You might for example define a 'my-subset' link relation to have the meaning of linking to subsets of collections and with it you would define the following parameters:
listType, date, userID.
In a link template that spec could be used as
<link rel="my-subset' template="/{listType}/{date}/patients;user_id={userID}"/>
Note how the actual parameter name in the URI is decoupled from the specified parameter name. The value for userID is late-bound to the URI parameter user_id.
This makes it possible for the URI parameter name to change without affecting the client.
You can look at OpenSearch description documents (http://www.opensearch.org) to see how this is done in practice.
Actually, you should be able to leverage OpenSearch quite a bit for your use case.
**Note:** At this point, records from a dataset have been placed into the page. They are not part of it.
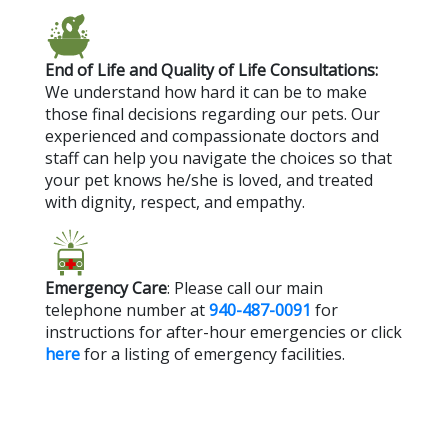
End of Life and Quality of Life Consultations:
We understand how hard it can be to make
those final decisions regarding our pets. Our
experienced and compassionate doctors and
staff can help you navigate the choices so that
your pet knows he/she is loved, and treated
with dignity, respect, and empathy.
Emergency Care
: Please call our main
telephone number at
940-487-0091
for
instructions for after-hour emergencies or click
here
for a listing of emergency facilities.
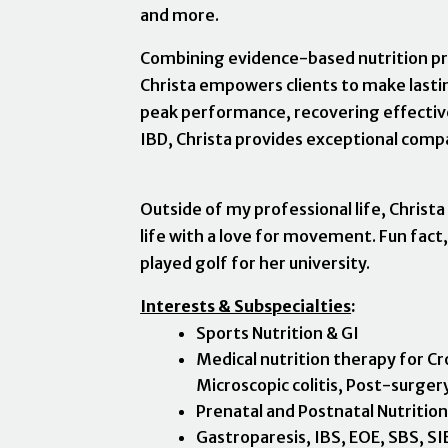
and more.
Combining evidence-based nutrition pr
Christa empowers clients to make lastin
peak performance, recovering effective
IBD, Christa provides exceptional compa
Outside of my professional life, Christa
life with a love for movement. Fun fact,
played golf for her university.
Interests & Subspecialties
:
Sports Nutrition & GI
Medical nutrition therapy for Cro
Microscopic colitis, Post-surger
Prenatal and Postnatal Nutritio
Gastroparesis, IBS, EOE, SBS, S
Especially the ability to predefine queries would allow you to describe particular subsets in your 'forms'.
But see for yourself and then ask back again :-)
Jan
I would recommend that you use this URL structure:
/appointments;user_id=1234;date=2010-02-22
Why? I chose /appointments because it is simple and clear. (If you have more than one kind of appointment, let me know in the comments and I can adjust my answer.) I chose the semicolons because they don't imply hierarchy between user_id and date.
One more thing, there is no reason why you should limit yourself to just one URL. It is just fine to have multiple URL structures that refer to the same resource. So you might also use:
/users/1234/appointments;date=2010-02-22
To return a similar result.
That said, I would not recommend using /dates/2010-02-22/appointments;user_id=1234. Why? I don't think, in practice, that /dates refers to a resource. Date is an attribute of an appointment but is not a noun on its own (i.e. it is not a first-class kind of thing).
I can relate to what David James answered.
The format of your URIs can be like he suggested:
/appointments;user_id=1234;date=2010-02-22
and / or
/users/1234/appointments;date=2010-02-22
while still maintaining the discoverability (at runtime) of your resource's URIs (like Jan Algermissen suggested).